One cannot write about this show with any insight without also, however inadvertently, giving away some plot twists, which is to say: what you will read contains spoilers. So if you don’t want to know, or didn’t join the 20 million people who watched the final season and still want the element of surprise, you have been warned: stop reading now.
And yet the lessons you will gain from the most criticized of all the seasons could be the most important lesson you will ever encounter in politics — or maybe in life. Here is what this piece discusses.
“Everywhere she goes, evil men die, and we cheer her for it,” Tyrion Lannister explains to a confounded Jon Snow — both men still grappling with the gravity of Daenerys Targaryen’s slaughter of the citizens of King’s Landing in the penultimate episode of Game of Thrones.
“She grows more powerful, and more sure that she is good and right,” he continues. “She believes her destiny is to build a better world for everyone. If you believed that — if you truly believed it — wouldn’t you kill whoever stood between you and paradise?”
This is a provoking thought. It is an opportunity to reflect on the importance of means and methods in both politics and life, and the hazard of justifying horrors to achieve noble ends. It is an important reminder that justice at any cost is not justice at all.
“Of all tyrannies,” wrote C.S. Lewis, “a tyranny sincerely exercised for the good of its victims may be the most oppressive… those who torment us for our own good will torment us without end for they do so with the approval of their own conscience.”

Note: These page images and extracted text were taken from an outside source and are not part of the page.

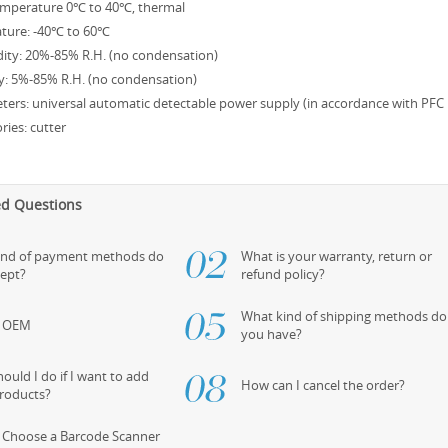
emperature 0℃ to 40℃, thermal
ture: -40℃ to 60℃
ity: 20%-85% R.H. (no condensation)
y: 5%-85% R.H. (no condensation)
eters: universal automatic detectable power supply (in accordance with PFC 
ries: cutter
ed Questions
ind of payment methods do
What is your warranty, return or
cept?
refund policy?
What kind of shipping methods do
s OEM
you have?
ould I do if I want to add
How can I cancel the order?
roducts?
 Choose a Barcode Scanner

The Dragon Queen Daenerys Targaryen, in many instances, was a liberator of the oppressed and a persecutor of oppressors. She murdered the slavers of Astapor, she crucified hundreds of Meereenese nobles, she burned alive the Dothraki Khals — all these were evil people, Tyrion reminds us, and we, the audience, could not help but celebrate their suffering as it was just dessert for the suffering they inflicted on innocents. This moral zeal nourished her. This uprightness confirmed her mission as liberator. It justified in her mind the slaughtering of countless innocents — so long as it is for the greater good.
“Do you think I’m the last man she’ll execute?” Tyrion asks Jon soberly. “That is her decision. She is the queen,” Jon offers meekly in reply.
Yet Jon knows Tyrion is right, and that Daenerys is on a path that will invariably lead to more bloodshed.
Jon confronts Daenerys in the following scene, angrily demanding to know why she would order the execution of prisoners of war after the war had been won.
“It was necessary,” Daenerys quietly replies. Jon continues to plead on behalf of the men, women, and children burned alive by Daenerys’ attack.
“[Cersei, the queen of King’s Landing and Daenerys’ enemy] tried to use their innocence against me. She thought it would cripple me,” Daenerys rationalizes.
Jon continues to plea on behalf of Tyrion, who faces execution for treason.
“We can’t hide behind small mercies,” Daenerys resolves. “The world we need won’t be built by men loyal to the world we have… It’s not easy to see something that’s never been before. A good world.”
“How do you know it’ll be good?”
“Because I know what is good,” Daenerys affirms.
“What about everyone else?” questions Jon earnestly. “All the other people who think they know what’s good?”
“They don’t get to choose,” states Daenerys flatly.
Moments later, in a consequential calculation of his own — choosing to kill the Dragon Queen in order to save millions of innocents in the future — Jon drives a dagger through Daenerys’ heart amidst a passionate kiss, killing her.
Friedrich Nietzsche wrote, “Whoever fights monsters should see… that in the process he does not become a monster. If you gaze long enough into an abyss, the abyss will gaze back into you.”
As Aleksandr Solzhenitsyn reminds us, the line between good and evil runs through the heart of every person — and a just cause is the most seductive nourishment of baser parts of our souls… of the abyss within.